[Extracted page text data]
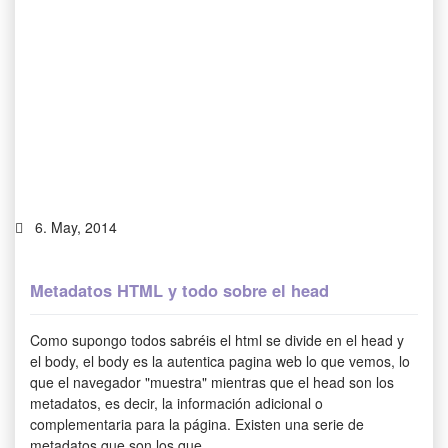
6. May, 2014
Metadatos HTML y todo sobre el head
Como supongo todos sabréis el html se divide en el head y
el body, el body es la autentica pagina web lo que vemos, lo
que el navegador "muestra" mientras que el head son los
metadatos, es decir, la información adicional o
complementaria para la página. Existen una serie de
metadatos que son los que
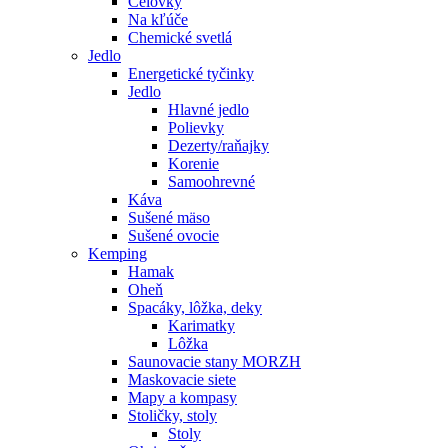
Čelovky
Na kľúče
Chemické svetlá
Jedlo
Energetické tyčinky
Jedlo
Hlavné jedlo
Polievky
Dezerty/raňajky
Korenie
Samoohrevné
Káva
Sušené mäso
Sušené ovocie
Kemping
Hamak
Oheň
Spacáky, lôžka, deky
Karimatky
Lôžka
Saunovacie stany MORZH
Maskovacie siete
Mapy a kompasy
Stoličky, stoly
Stoly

### Exercise instructions:
Copy the preceding data in full and word for word, dropping its pictures.

### Answer to this exercise:
6. May, 2014
Metadatos HTML y todo sobre el head
Como supongo todos sabréis el html se divide en el head y
el body, el body es la autentica pagina web lo que vemos, lo
que el navegador "muestra" mientras que el head son los
metadatos, es decir, la información adicional o
complementaria para la página. Existen una serie de
metadatos que son los que
Čelovky
Na kľúče
Chemické svetlá
Jedlo
Energetické tyčinky
Jedlo
Hlavné jedlo
Polievky
Dezerty/raňajky
Korenie
Samoohrevné
Káva
Sušené mäso
Sušené ovocie
Kemping
Hamak
Oheň
Spacáky, lôžka, deky
Karimatky
Lôžka
Saunovacie stany MORZH
Maskovacie siete
Mapy a kompasy
Stoličky, stoly
Stoly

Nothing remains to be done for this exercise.